Put a second layer of protection on your apps
While we’re on the topic of your phone getting lost or stolen, this might be a good time to make sure that someone else still can’t get the keys to your life even if they get into your phone — which is a possibility even if you’ve locked it with something like Face ID.
Many apps give you the option to add an app-specific lock. When you think about all of the really important things that can be accessed through your phone and the consequences if they fell into the wrong hands — bank accounts, payment apps, password managers, and authentication apps, to name a few — you may find that’s very much worth the few extra seconds it takes to unlock the apps when you need them.
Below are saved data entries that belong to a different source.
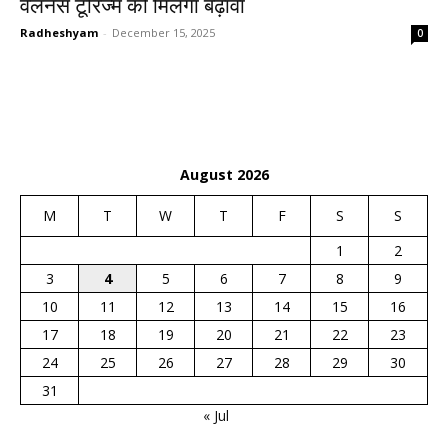
वेलनेस टूरिज्म को मिलेगा बढ़ावा
Radheshyam
-
December 15, 2025
0
August 2026
M
T
W
T
F
S
S
1
2
3
4
5
6
7
8
9
10
11
12
13
14
15
16
17
18
19
20
21
22
23
24
25
26
27
28
29
30
31
« Jul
If you use Face ID, it really couldn’t be easier. A passcode takes a little longer, and if you go that route, just make sure the code isn’t the same as what you use to unlock your phone, and isn’t something that can be easily guessed. Setting this up is easy (here’s the instructions for Venmo, for example), and most apps that have the really important stuff, like financial data or access, offer it.
Finally, once you’ve got all of these measures in place, take a little bit of time to make sure you know what you have, where, and how to use it. When you first realize your phone is lost, broken, or stolen, panic might make you forget all the things you set up to protect and prepare yourself. The tool I ultimately used to find my phone was right there the whole time, but it took half an hour before I remembered it was an option. Part of the reason why is that I hadn’t used the “Find My” app on my computer in years.
Hopefully, you’ll never need to actually use any of these things, although the chances that you’ll lose access to your phone at some point — even if it’s just lost in your home for half an hour — are pretty good. If you’ve done the work to prepare for the worst, you’ll be in a much better place if it ever happens.
Update, November 17, 5:45 pm ET: This story has added a mention of LastPass’s security breaches.